[Data entries]
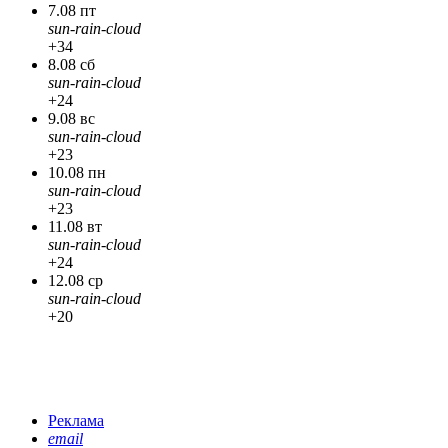
7.08 пт
sun-rain-cloud
+34
8.08 сб
sun-rain-cloud
+24
9.08 вс
sun-rain-cloud
+23
10.08 пн
sun-rain-cloud
+23
11.08 вт
sun-rain-cloud
+24
12.08 ср
sun-rain-cloud
+20
Реклама
email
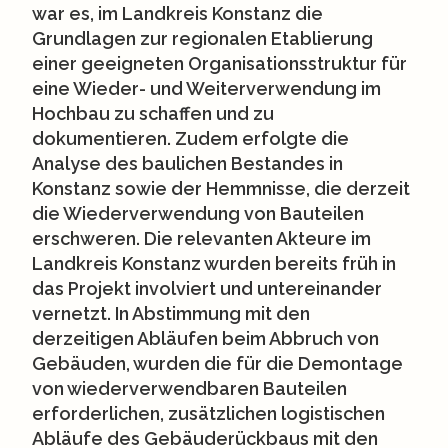
war es, im Landkreis Konstanz die
Grundlagen zur regionalen Etablierung
einer geeigneten Organisationsstruktur für
eine Wieder- und Weiterverwendung im
Hochbau zu schaffen und zu
dokumentieren. Zudem erfolgte die
Analyse des baulichen Bestandes in
Konstanz sowie der Hemmnisse, die derzeit
die Wiederverwendung von Bauteilen
erschweren. Die relevanten Akteure im
Landkreis Konstanz wurden bereits früh in
das Projekt involviert und untereinander
vernetzt. In Abstimmung mit den
derzeitigen Abläufen beim Abbruch von
Gebäuden, wurden die für die Demontage
von wiederverwendbaren Bauteilen
erforderlichen, zusätzlichen logistischen
Abläufe des Gebäuderückbaus mit den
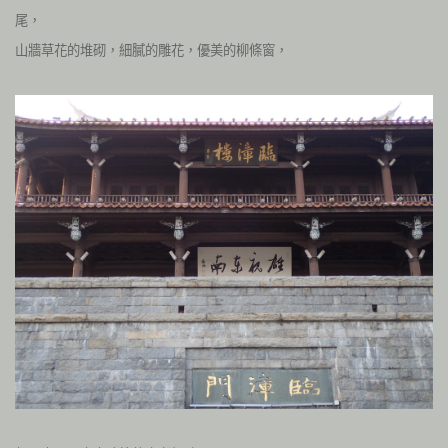
尾，
山牆草花的堆砌，細膩的雕花，優美的柳條窗，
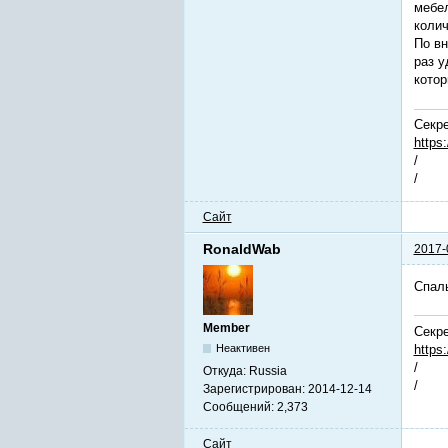
мебел
колич
По вн
раз у
котор
Секре
https
/
/
Сайт
RonaldWab
2017-
Спаль
Member
Секре
https
Неактивен
/
Откуда:
Russia
/
Зарегистрирован:
2014-12-14
Сообщений:
2,373
Сайт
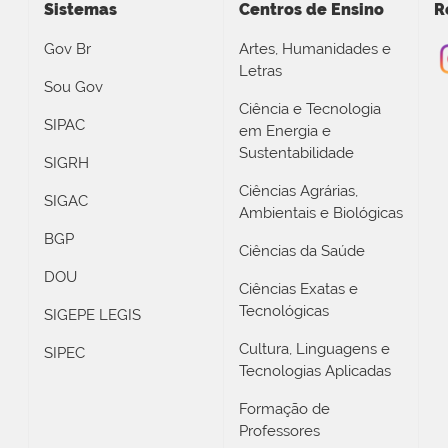
Sistemas
Centros de Ensino
R
Gov Br
Artes, Humanidades e
Letras
Sou Gov
Ciência e Tecnologia
SIPAC
em Energia e
Sustentabilidade
SIGRH
Ciências Agrárias,
SIGAC
Ambientais e Biológicas
BGP
Ciências da Saúde
DOU
Ciências Exatas e
Tecnológicas
SIGEPE LEGIS
Cultura, Linguagens e
SIPEC
Tecnologias Aplicadas
Formação de
Professores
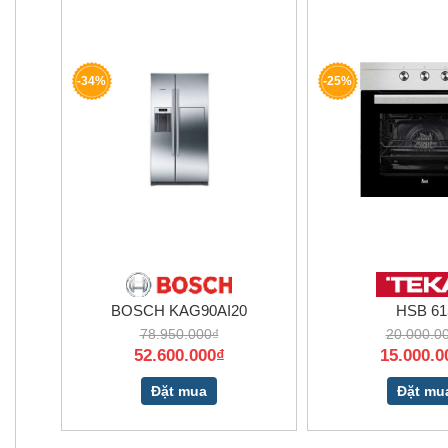
-34%
-25%
BOSCH KAG90AI20
HSB 61
78.950.000₫
20.000.0
52.600.000₫
15.000.0
Đặt mua
Đặt mu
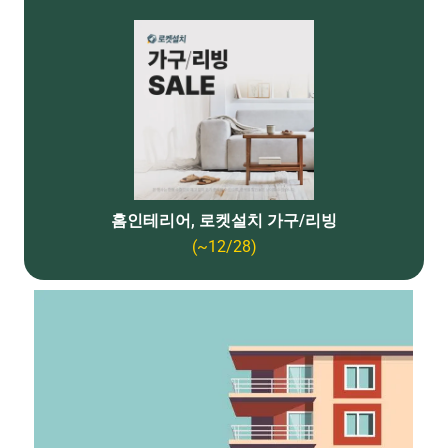
홈인테리어, 로켓설치 가구/리빙
(~12/28)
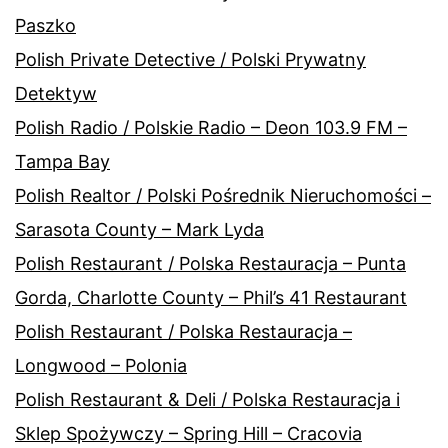
Paszko
Polish Private Detective / Polski Prywatny
Detektyw
Polish Radio / Polskie Radio – Deon 103.9 FM –
Tampa Bay
Polish Realtor / Polski Pośrednik Nieruchomości –
Sarasota County – Mark Lyda
Polish Restaurant / Polska Restauracja – Punta
Gorda, Charlotte County – Phil’s 41 Restaurant
Polish Restaurant / Polska Restauracja –
Longwood – Polonia
Polish Restaurant & Deli / Polska Restauracja i
Sklep Spożywczy – Spring Hill – Cracovia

* Directions for this task *
Omit every picture while transcribing the records above exactly.

* Reply *
7.08 пт
sun-rain-cloud
+34
8.08 сб
sun-rain-cloud
+24
9.08 вс
sun-rain-cloud
+23
10.08 пн
sun-rain-cloud
+23
11.08 вт
sun-rain-cloud
+24
12.08 ср
sun-rain-cloud
+20
Реклама
email
war es, im Landkreis Konstanz die
Grundlagen zur regionalen Etablierung
einer geeigneten Organisationsstruktur für
eine Wieder- und Weiterverwendung im
Hochbau zu schaffen und zu
dokumentieren. Zudem erfolgte die
Analyse des baulichen Bestandes in
Konstanz sowie der Hemmnisse, die derzeit
die Wiederverwendung von Bauteilen
erschweren. Die relevanten Akteure im
Landkreis Konstanz wurden bereits früh in
das Projekt involviert und untereinander
vernetzt. In Abstimmung mit den
derzeitigen Abläufen beim Abbruch von
Gebäuden, wurden die für die Demontage
von wiederverwendbaren Bauteilen
erforderlichen, zusätzlichen logistischen
Abläufe des Gebäuderückbaus mit den
尾，
山牆草花的堆砌，細膩的雕花，優美的柳條窗，
мебел
колич
По вн
раз у
котор
Секре
https
/
/
Сайт
RonaldWab
2017-
Спаль
Member
Секре
https
Неактивен
/
Откуда:
Russia
/
Зарегистрирован:
2014-12-14
Сообщений:
2,373
Сайт
Sistemas
Centros de Ensino
R
Gov Br
Artes, Humanidades e
Letras
Sou Gov
Ciência e Tecnologia
SIPAC
em Energia e
Sustentabilidade
SIGRH
Ciências Agrárias,
SIGAC
Ambientais e Biológicas
BGP
Ciências da Saúde
DOU
Ciências Exatas e
Tecnológicas
SIGEPE LEGIS
Cultura, Linguagens e
SIPEC
Tecnologias Aplicadas
Formação de
Professores
-34%
-25%
BOSCH KAG90AI20
HSB 61
78.950.000₫
20.000.0
52.600.000₫
15.000.0
Đặt mua
Đặt mu
홈인테리어, 로켓설치 가구/리빙
(~12/28)
Paszko
Polish Private Detective / Polski Prywatny
Detektyw
Polish Radio / Polskie Radio – Deon 103.9 FM –
Tampa Bay
Polish Realtor / Polski Pośrednik Nieruchomości –
Sarasota County – Mark Lyda
Polish Restaurant / Polska Restauracja – Punta
Gorda, Charlotte County – Phil’s 41 Restaurant
Polish Restaurant / Polska Restauracja –
Longwood – Polonia
Polish Restaurant & Deli / Polska Restauracja i
Sklep Spożywczy – Spring Hill – Cracovia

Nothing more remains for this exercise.